**Working data**
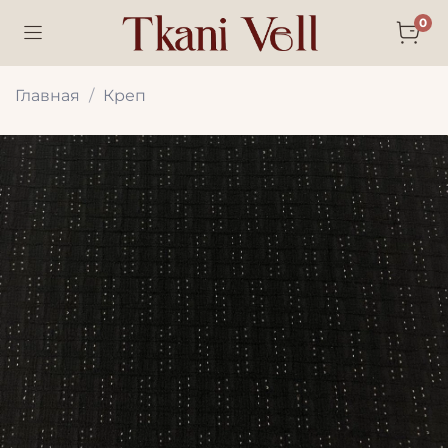
0
Главная
Креп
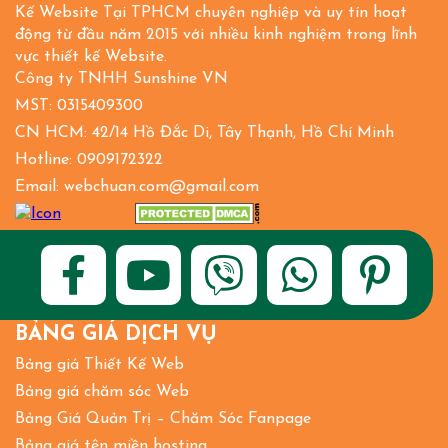
Kế Website Tại TPHCM chuyên nghiệp và uy tín hoạt
động từ đầu năm 2015 với nhiều kinh nghiệm trong lĩnh
vực thiết kế Website.
Công ty TNHH Sunshine VN
MST: 0315409300
CN HCM: 42/14 Hồ Đắc Di, Tây Thạnh, Hồ Chí Minh
Hotline: 0909172322
Email: webchuan.com@gmail.com
BẢNG GIÁ DỊCH VỤ
Bảng giá Thiết Kế Web
Bảng giá chăm sóc Web
Bảng Giá Quản Trị – Chăm Sóc Fanpage
Bảng giá tên miền hosting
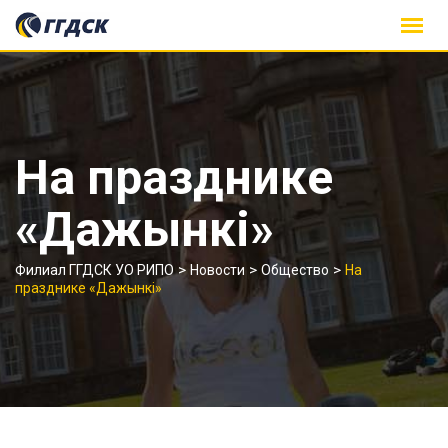
Skip
to
content
На празднике
«Дажынкi»
>
>
>
Филиал ГГДСК УО РИПО
Новости
Общество
На
празднике «Дажынкi»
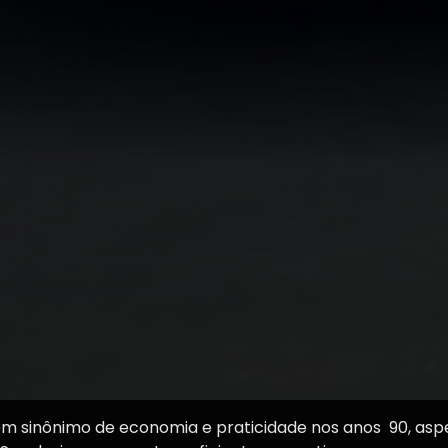
 em sinônimo de economia e praticidade nos anos 90, as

**Required work**
Out of the records above, pick each line that contains the string "Website".

**Completed exercise**
Kế Website Tại TPHCM chuyên nghiệp và uy tín hoạt
vực thiết kế Website.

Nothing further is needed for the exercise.